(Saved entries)

------------

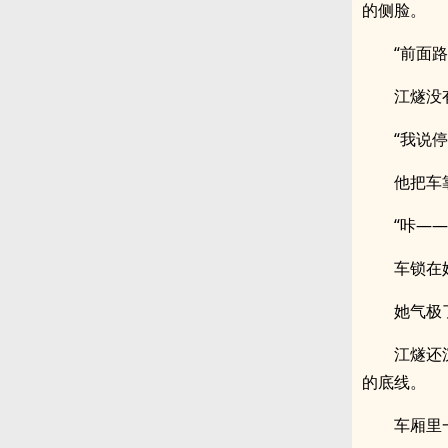
的侧脸。
“前面
江燧没
“我说
他把车
“咔——
车锁在
她气极
江燧还
的底线。
车厢里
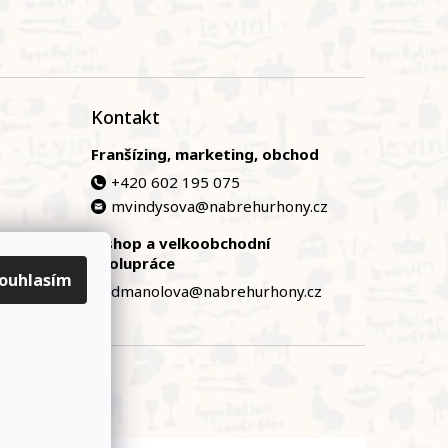
Kontakt
Franšízing, marketing, obchod
+420 602 195 075
mvindysova@nabrehurhony.cz
E-shop a velkoobchodní
zská
spolupráce
ouhlasím
dmanolova@nabrehurhony.cz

------------

Would you give the data above again word for word, skipping any images?

- _Answer to this exercise_:
的侧脸。
“前面
江燧没
“我说
他把车
“咔——
车锁在
她气极
江燧还
的底线。
车厢里
Kontakt
Franšízing, marketing, obchod
+420 602 195 075
mvindysova@nabrehurhony.cz
E-shop a velkoobchodní
zská
spolupráce
ouhlasím
dmanolova@nabrehurhony.cz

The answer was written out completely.